Start of DATA EXTRACT

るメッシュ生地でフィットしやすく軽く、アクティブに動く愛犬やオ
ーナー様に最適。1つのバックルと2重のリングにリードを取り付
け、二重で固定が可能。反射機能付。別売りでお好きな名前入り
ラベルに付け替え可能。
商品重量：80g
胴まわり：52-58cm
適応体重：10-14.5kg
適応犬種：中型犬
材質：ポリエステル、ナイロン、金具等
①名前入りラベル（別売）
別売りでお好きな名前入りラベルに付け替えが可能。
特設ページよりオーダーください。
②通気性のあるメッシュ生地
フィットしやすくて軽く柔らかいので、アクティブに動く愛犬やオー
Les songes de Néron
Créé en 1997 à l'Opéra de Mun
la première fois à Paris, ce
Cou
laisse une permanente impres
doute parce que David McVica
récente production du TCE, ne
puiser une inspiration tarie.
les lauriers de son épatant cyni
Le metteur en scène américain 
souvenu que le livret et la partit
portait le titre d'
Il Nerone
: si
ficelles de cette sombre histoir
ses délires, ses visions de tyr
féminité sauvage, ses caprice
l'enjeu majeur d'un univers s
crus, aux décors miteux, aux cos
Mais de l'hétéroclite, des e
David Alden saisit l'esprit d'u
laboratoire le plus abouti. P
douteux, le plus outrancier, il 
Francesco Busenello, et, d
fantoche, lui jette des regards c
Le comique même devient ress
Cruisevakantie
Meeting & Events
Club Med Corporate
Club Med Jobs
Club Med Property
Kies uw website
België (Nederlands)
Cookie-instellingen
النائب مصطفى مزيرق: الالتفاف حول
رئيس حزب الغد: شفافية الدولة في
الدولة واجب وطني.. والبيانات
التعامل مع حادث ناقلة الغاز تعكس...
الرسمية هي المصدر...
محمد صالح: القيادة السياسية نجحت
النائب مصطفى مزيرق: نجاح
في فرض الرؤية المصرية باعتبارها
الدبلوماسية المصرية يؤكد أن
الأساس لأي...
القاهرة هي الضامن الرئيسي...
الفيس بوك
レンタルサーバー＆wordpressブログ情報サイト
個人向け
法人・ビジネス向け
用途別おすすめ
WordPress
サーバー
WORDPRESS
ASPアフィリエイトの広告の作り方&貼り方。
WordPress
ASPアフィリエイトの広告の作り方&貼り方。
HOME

End of DATA EXTRACT

◆ **WORK ORDER**: Your answer should consist solely of the lines above from the line with "ーナー様に最適。1つのバックルと2重のリングにリードを取り付" to the line with "Cookie-instellingen", both included, reproduced exactly.

◆ **RESPONSE AREA**:
ーナー様に最適。1つのバックルと2重のリングにリードを取り付
け、二重で固定が可能。反射機能付。別売りでお好きな名前入り
ラベルに付け替え可能。
商品重量：80g
胴まわり：52-58cm
適応体重：10-14.5kg
適応犬種：中型犬
材質：ポリエステル、ナイロン、金具等
①名前入りラベル（別売）
別売りでお好きな名前入りラベルに付け替えが可能。
特設ページよりオーダーください。
②通気性のあるメッシュ生地
フィットしやすくて軽く柔らかいので、アクティブに動く愛犬やオー
Les songes de Néron
Créé en 1997 à l'Opéra de Mun
la première fois à Paris, ce
Cou
laisse une permanente impres
doute parce que David McVica
récente production du TCE, ne
puiser une inspiration tarie.
les lauriers de son épatant cyni
Le metteur en scène américain 
souvenu que le livret et la partit
portait le titre d'
Il Nerone
: si
ficelles de cette sombre histoir
ses délires, ses visions de tyr
féminité sauvage, ses caprice
l'enjeu majeur d'un univers s
crus, aux décors miteux, aux cos
Mais de l'hétéroclite, des e
David Alden saisit l'esprit d'u
laboratoire le plus abouti. P
douteux, le plus outrancier, il 
Francesco Busenello, et, d
fantoche, lui jette des regards c
Le comique même devient ress
Cruisevakantie
Meeting & Events
Club Med Corporate
Club Med Jobs
Club Med Property
Kies uw website
België (Nederlands)
Cookie-instellingen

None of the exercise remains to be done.